Des rumeurs persistantes sur la santé du président
Les allers-retours réguliers de Paul Biya à Genève nourrissent les spéculations. Depuis des années, chaque absence suscite des rumeurs d’hospitalisation ou de difficultés physiques, souvent démenties par les autorités. Le 18 juin, le ministre de la Communication, René Emmanuel Sadi, a démenti toute hospitalisation dans une clinique suisse, sans pour autant lever toutes les ambiguïtés.
L’opposition dénonce un «vide institutionnel»
Pour l’opposition, cette absence prolongée illustre l’inertie du pouvoir. Mamadou Mota, vice-président du Mouvement pour la renaissance du Cameroun (MRC), a qualifié la situation de «vide institutionnel criant», exprimant sur les réseaux sociaux l’inquiétude d’une partie de la population. Mi-juillet, Patricia Tomaïno Ndam Njoya, présidente de l’Union démocratique du Cameroun (UDC), a réclamé une procédure claire pour constater un éventuel empêchement temporaire ou définitif du président.
James Fame Ndongo, ministre de l’Enseignement supérieur et membre du parti au pouvoir, a rejeté ces critiques, affirmant que Paul Biya «suivait méticuleusement les dossiers» depuis l’étranger grâce à ses collaborateurs. Pourtant, cette justification ne convainc pas les observateurs, habitués aux absences répétées depuis plus de vingt ans.
Un pouvoir en «pilotage automatique»
Le Social Democratic Front (SDF), parti d’opposition, a ironisé sur la situation, évoquant un Cameroun en «pilotage automatique». Cette expression résume le sentiment d’une population lasse face à l’immobilisme des institutions. Viviane Ondoua Biwolé, professeure en management public à l’université de Yaoundé, souligne deux facteurs aggravants : «D’abord, le gouvernement actuel est en place depuis huit ans, un record. Ensuite, les résultats de la dernière élection présidentielle, très contestés, ont laissé un goût amer.»
Une élection contestée et des promesses non tenues
La réélection de Paul Biya pour un huitième mandat en octobre 2025 avait été marquée par des manifestations violemment réprimées, avec des dizaines de morts selon un bilan officiel partiel. Les chancelleries occidentales avaient émis des réserves sur la transparence du scrutin. Pourtant, malgré les promesses, aucun nouveau gouvernement n’a été formé sept mois plus tard. Les élections municipales et législatives, maintes fois reportées, prolongent l’instabilité politique.
Les réformes institutionnelles, un remède illusoire ?
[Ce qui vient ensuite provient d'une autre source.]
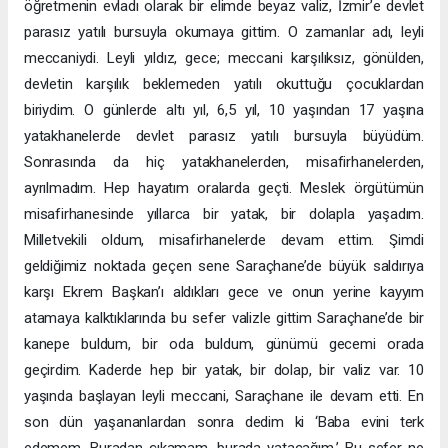
öğretmenin evladı olarak bir elimde beyaz valiz, İzmir’e devlet
parasız yatılı bursuyla okumaya gittim. O zamanlar adı, leyli
meccaniydi. Leyli yıldız, gece; meccani karşılıksız, gönülden,
devletin karşılık beklemeden yatılı okuttuğu çocuklardan
biriydim. O günlerde altı yıl, 6,5 yıl, 10 yaşından 17 yaşına
yatakhanelerde devlet parasız yatılı bursuyla büyüdüm.
Sonrasında da hiç yatakhanelerden, misafirhanelerden,
ayrılmadım. Hep hayatım oralarda geçti. Meslek örgütümün
misafirhanesinde yıllarca bir yatak, bir dolapla yaşadım.
Milletvekili oldum, misafirhanelerde devam ettim. Şimdi
geldiğimiz noktada geçen sene Saraçhane’de büyük saldırıya
karşı Ekrem Başkan’ı aldıkları gece ve onun yerine kayyım
atamaya kalktıklarında bu sefer valizle gittim Saraçhane’de bir
kanepe buldum, bir oda buldum, günümü gecemi orada
geçirdim. Kaderde hep bir yatak, bir dolap, bir valiz var. 10
yaşında başlayan leyli meccani, Saraçhane ile devam etti. En
son dün yaşananlardan sonra dedim ki ‘Baba evini terk
edemem. Buradan çıkamam, burada yatacağım.’ Bu sefer ne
En mars, les présidents des deux chambres du parlement ont été remplacés, et une réforme constitutionnelle en mai a créé un poste de vice-président. Pourtant, près de trois mois plus tard, aucune nomination n’a été officialisée, alimentant les théories sur les luttes de pouvoir au sommet. En juin, un faux décret circulant comme une nomination présidentielle a semé le trouble, bien qu’il ait été rapidement démasqué.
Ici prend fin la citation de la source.